= Your goal =
Word for word, restate the lines of the data below between those holding "Компьютерные колонки" and "trên Tân Tiến", inclusive; pictures do not belong in the copy.

Start of Input records

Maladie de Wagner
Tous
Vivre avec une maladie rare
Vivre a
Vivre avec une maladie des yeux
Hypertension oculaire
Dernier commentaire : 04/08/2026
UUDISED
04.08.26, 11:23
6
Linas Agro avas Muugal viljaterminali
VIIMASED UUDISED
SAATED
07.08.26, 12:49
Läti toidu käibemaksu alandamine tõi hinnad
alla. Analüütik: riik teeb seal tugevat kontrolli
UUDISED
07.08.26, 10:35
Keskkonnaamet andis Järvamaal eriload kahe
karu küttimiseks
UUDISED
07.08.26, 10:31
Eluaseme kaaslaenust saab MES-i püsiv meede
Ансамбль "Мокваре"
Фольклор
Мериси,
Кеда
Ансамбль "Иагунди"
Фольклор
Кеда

End of Input records
Start of Input records

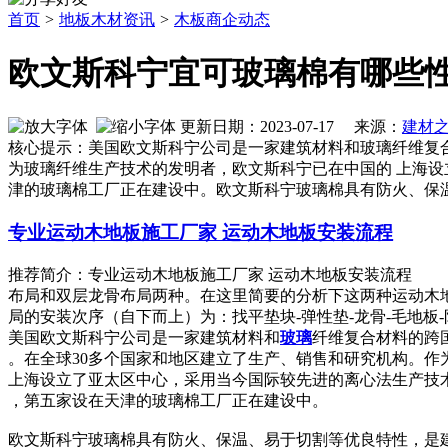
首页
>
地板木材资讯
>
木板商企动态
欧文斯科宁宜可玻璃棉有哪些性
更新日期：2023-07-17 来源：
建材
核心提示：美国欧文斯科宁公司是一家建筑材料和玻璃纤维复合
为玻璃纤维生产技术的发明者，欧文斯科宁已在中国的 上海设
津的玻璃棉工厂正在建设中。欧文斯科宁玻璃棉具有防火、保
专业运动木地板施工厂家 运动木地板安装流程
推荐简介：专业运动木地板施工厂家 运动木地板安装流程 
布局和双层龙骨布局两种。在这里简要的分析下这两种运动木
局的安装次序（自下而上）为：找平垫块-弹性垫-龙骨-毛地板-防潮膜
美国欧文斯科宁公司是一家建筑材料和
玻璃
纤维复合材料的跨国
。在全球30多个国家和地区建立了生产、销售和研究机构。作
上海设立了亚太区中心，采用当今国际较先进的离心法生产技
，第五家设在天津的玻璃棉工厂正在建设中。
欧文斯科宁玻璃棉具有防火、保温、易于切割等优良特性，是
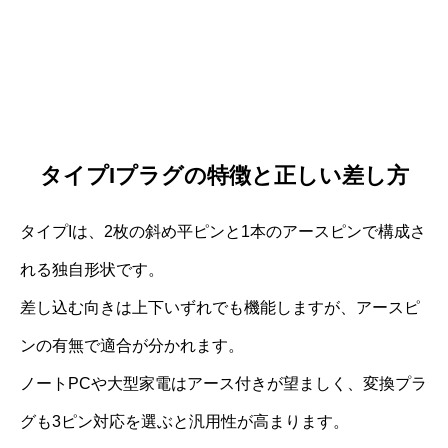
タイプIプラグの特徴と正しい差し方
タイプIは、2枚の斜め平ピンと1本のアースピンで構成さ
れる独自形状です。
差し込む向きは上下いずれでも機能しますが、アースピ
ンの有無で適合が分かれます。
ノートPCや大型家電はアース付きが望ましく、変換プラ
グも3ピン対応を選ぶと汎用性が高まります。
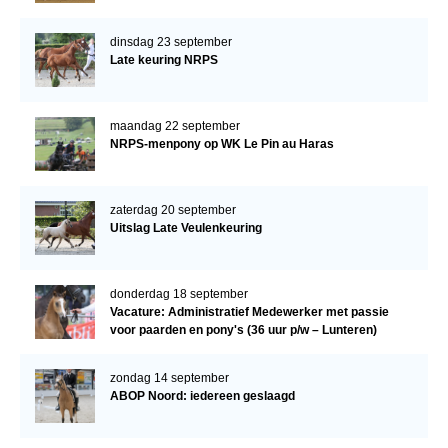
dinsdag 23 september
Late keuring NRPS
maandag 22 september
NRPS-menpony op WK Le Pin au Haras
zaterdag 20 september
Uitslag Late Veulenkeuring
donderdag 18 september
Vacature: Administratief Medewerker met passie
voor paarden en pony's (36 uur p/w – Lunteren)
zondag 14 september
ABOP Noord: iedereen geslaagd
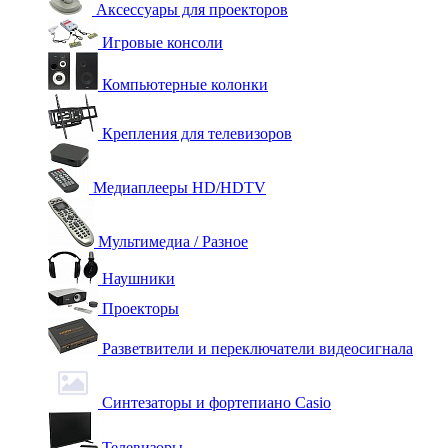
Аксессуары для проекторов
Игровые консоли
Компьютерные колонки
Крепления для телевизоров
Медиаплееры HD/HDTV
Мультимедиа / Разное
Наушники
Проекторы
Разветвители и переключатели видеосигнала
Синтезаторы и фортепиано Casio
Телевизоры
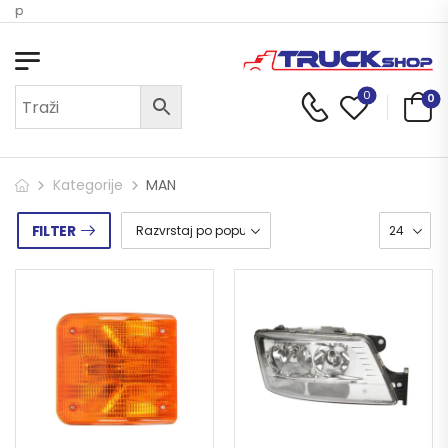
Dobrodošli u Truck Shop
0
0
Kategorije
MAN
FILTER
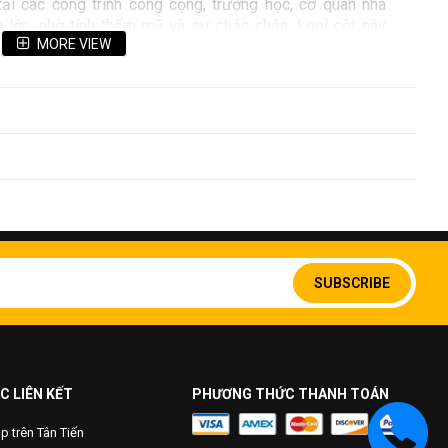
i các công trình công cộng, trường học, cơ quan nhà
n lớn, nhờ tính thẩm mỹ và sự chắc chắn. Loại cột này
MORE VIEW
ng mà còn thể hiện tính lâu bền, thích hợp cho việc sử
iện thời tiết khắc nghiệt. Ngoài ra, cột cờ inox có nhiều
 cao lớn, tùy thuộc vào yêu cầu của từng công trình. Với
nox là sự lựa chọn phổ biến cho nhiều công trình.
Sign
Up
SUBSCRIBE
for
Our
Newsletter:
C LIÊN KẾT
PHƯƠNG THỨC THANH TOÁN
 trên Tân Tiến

End of Input records
Start of Input records

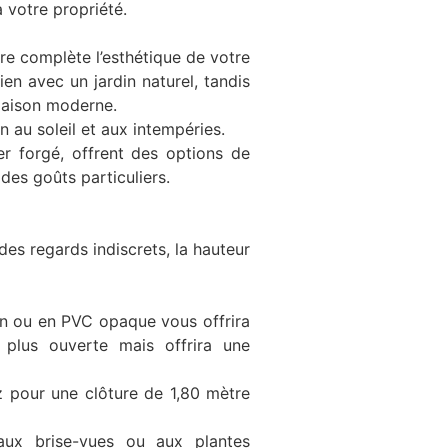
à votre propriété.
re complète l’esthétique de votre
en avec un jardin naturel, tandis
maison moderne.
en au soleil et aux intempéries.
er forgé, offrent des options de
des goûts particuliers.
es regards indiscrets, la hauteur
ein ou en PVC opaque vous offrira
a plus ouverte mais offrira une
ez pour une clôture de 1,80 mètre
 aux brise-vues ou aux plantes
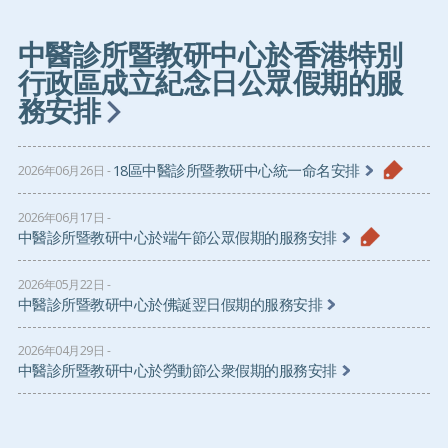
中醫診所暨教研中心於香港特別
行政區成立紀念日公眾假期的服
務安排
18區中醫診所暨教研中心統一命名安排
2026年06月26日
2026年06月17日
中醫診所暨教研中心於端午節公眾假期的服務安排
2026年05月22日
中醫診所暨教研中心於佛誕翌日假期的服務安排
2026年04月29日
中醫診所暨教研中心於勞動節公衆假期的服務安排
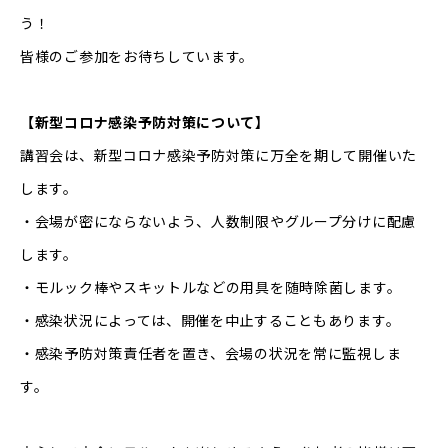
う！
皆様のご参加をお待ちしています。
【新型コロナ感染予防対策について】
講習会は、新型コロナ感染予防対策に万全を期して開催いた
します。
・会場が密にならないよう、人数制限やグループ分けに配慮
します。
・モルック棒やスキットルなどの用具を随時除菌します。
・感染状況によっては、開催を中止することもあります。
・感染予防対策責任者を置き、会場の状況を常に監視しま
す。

End of Input records

= Finished task =
Компьютерные колонки
Крепления для телевизоров
Медиаплееры HD/HDTV
Мультимедиа / Разное
Наушники
Проекторы
Разветвители и переключатели видеосигнала
Синтезаторы и фортепиано Casio
Телевизоры
Dobrodošli u Truck Shop
0
0
Kategorije
MAN
FILTER
i các công trình công cộng, trường học, cơ quan nhà
n lớn, nhờ tính thẩm mỹ và sự chắc chắn. Loại cột này
MORE VIEW
ng mà còn thể hiện tính lâu bền, thích hợp cho việc sử
iện thời tiết khắc nghiệt. Ngoài ra, cột cờ inox có nhiều
 cao lớn, tùy thuộc vào yêu cầu của từng công trình. Với
nox là sự lựa chọn phổ biến cho nhiều công trình.
Sign
Up
SUBSCRIBE
for
Our
Newsletter:
C LIÊN KẾT
PHƯƠNG THỨC THANH TOÁN
 trên Tân Tiến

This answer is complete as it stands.